As the maps above have shown, the city has had numerous city walls, gates and water gates, all impressive in their own right. Unfortunately, if we were to cover them all, the only person finishing the entire article would be my mother. Therefore, we’ll leave it at this, with (at least according to me) some of the most unique, impressive and beautiful gates of Den Bosch.

All these beautiful 3D renderings of the city walls of ‘s-Hertogenbosch were made by Erfgoed ‘s-Hertogenbosch, who provide a beautiful historical reconstruction of our every so beautiful city. If you’re interested in more, please check out this awesome video:

2 thoughts on “Demolished, Diminished and Destroyed: the fortified city of ‘s-Hertogenbosch.

Add yours

  1. Thanks for the video. I was in Den Bosch last week and saw St. Janskathedraal. It was a brief stop in my travels. My hosts parked in an underground parking gargage nearby and we came over a waterway and through a park and then to the church nearby. Where was I? Also how thick were the city walls? What was the population in the year 1530? Just curious. Thank you from London Ontario Canada.

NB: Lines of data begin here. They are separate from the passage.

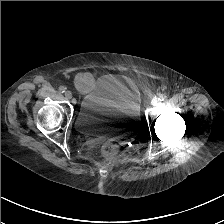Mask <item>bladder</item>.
<instances>
[{"label":"bladder","instance_id":"bladder-1","mask_svg":"<svg viewBox=\"0 0 224 224\" xmlns=\"http://www.w3.org/2000/svg\"><path fill=\"white\" fill-rule=\"evenodd\" d=\"M139 125L138 99L114 74L96 80L82 97L75 119L80 134L106 139H128Z\"/></svg>","mask_w":224,"mask_h":224}]
</instances>
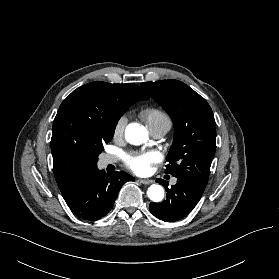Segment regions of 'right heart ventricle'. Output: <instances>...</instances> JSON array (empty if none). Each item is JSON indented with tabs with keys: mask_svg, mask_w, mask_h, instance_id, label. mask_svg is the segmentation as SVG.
<instances>
[{
	"mask_svg": "<svg viewBox=\"0 0 279 279\" xmlns=\"http://www.w3.org/2000/svg\"><path fill=\"white\" fill-rule=\"evenodd\" d=\"M140 117L145 121L150 131L163 124H170L168 115L155 107H147L142 109L140 111Z\"/></svg>",
	"mask_w": 279,
	"mask_h": 279,
	"instance_id": "right-heart-ventricle-1",
	"label": "right heart ventricle"
}]
</instances>
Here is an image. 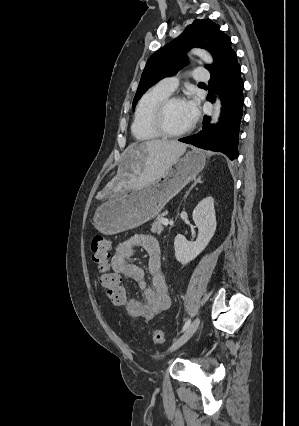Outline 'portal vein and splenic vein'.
I'll use <instances>...</instances> for the list:
<instances>
[{"label":"portal vein and splenic vein","mask_w":299,"mask_h":426,"mask_svg":"<svg viewBox=\"0 0 299 426\" xmlns=\"http://www.w3.org/2000/svg\"><path fill=\"white\" fill-rule=\"evenodd\" d=\"M162 223H163L164 225H168V224H169V220L165 218V219H163V220H162Z\"/></svg>","instance_id":"obj_1"}]
</instances>
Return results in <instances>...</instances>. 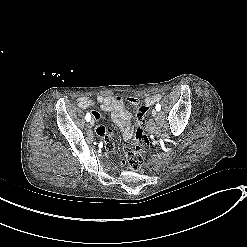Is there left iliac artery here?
<instances>
[{"mask_svg": "<svg viewBox=\"0 0 247 247\" xmlns=\"http://www.w3.org/2000/svg\"><path fill=\"white\" fill-rule=\"evenodd\" d=\"M155 108H156L157 111H160L161 110V105L158 103V104H156Z\"/></svg>", "mask_w": 247, "mask_h": 247, "instance_id": "1", "label": "left iliac artery"}]
</instances>
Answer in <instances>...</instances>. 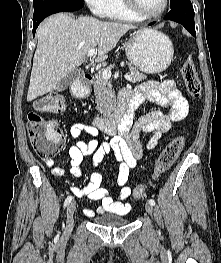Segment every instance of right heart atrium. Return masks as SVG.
I'll return each mask as SVG.
<instances>
[{
    "instance_id": "d8ad5b80",
    "label": "right heart atrium",
    "mask_w": 221,
    "mask_h": 263,
    "mask_svg": "<svg viewBox=\"0 0 221 263\" xmlns=\"http://www.w3.org/2000/svg\"><path fill=\"white\" fill-rule=\"evenodd\" d=\"M90 11L96 16H104L107 13L110 0H84Z\"/></svg>"
}]
</instances>
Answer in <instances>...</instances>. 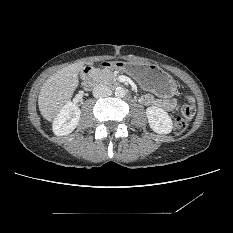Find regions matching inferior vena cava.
<instances>
[{
	"label": "inferior vena cava",
	"instance_id": "obj_1",
	"mask_svg": "<svg viewBox=\"0 0 233 233\" xmlns=\"http://www.w3.org/2000/svg\"><path fill=\"white\" fill-rule=\"evenodd\" d=\"M111 94H112L111 89L106 85H102V84L97 85L93 89V96L95 98H103V97L110 96Z\"/></svg>",
	"mask_w": 233,
	"mask_h": 233
}]
</instances>
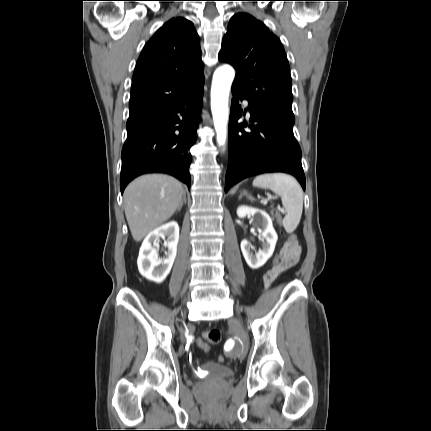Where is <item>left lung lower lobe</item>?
<instances>
[{"instance_id": "left-lung-lower-lobe-1", "label": "left lung lower lobe", "mask_w": 431, "mask_h": 431, "mask_svg": "<svg viewBox=\"0 0 431 431\" xmlns=\"http://www.w3.org/2000/svg\"><path fill=\"white\" fill-rule=\"evenodd\" d=\"M232 93L225 192L244 178L268 172L290 173L305 190L301 149L293 134L294 117L248 101L254 124L237 123L242 113L239 100L246 97L234 88ZM247 126L251 132L243 129Z\"/></svg>"}]
</instances>
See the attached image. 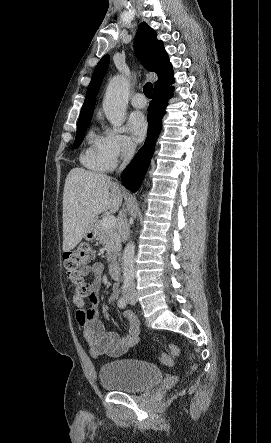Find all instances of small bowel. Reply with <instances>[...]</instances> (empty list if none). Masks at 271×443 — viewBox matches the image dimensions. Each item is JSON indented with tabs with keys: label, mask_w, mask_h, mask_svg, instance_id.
<instances>
[{
	"label": "small bowel",
	"mask_w": 271,
	"mask_h": 443,
	"mask_svg": "<svg viewBox=\"0 0 271 443\" xmlns=\"http://www.w3.org/2000/svg\"><path fill=\"white\" fill-rule=\"evenodd\" d=\"M81 274L83 277L92 276V294L89 297L91 306L85 309L84 299L76 295L75 292L73 302L78 307L77 322L83 329V336L91 354L95 357L101 355L119 357L125 354L139 340L140 330L137 318L131 312L124 313L128 325V331L124 336H119L113 332H105L96 308L98 293L103 283V266L100 263L84 266L81 269ZM118 294L119 289L114 287L110 294V301L116 300Z\"/></svg>",
	"instance_id": "c3829d8e"
}]
</instances>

    1. Hi Deborah, your host parked at “parkeergarage sint jan” although a lot of people still refer to it as “het vonk en vlamterrein”. The park you walked through is called “casinotuin”. The walls are several meters thick. I dont know the exact population of 1530, since there was no such thing as a yearly census, bit roughly 20.000 people lived in Den Bosch in the 16tg century!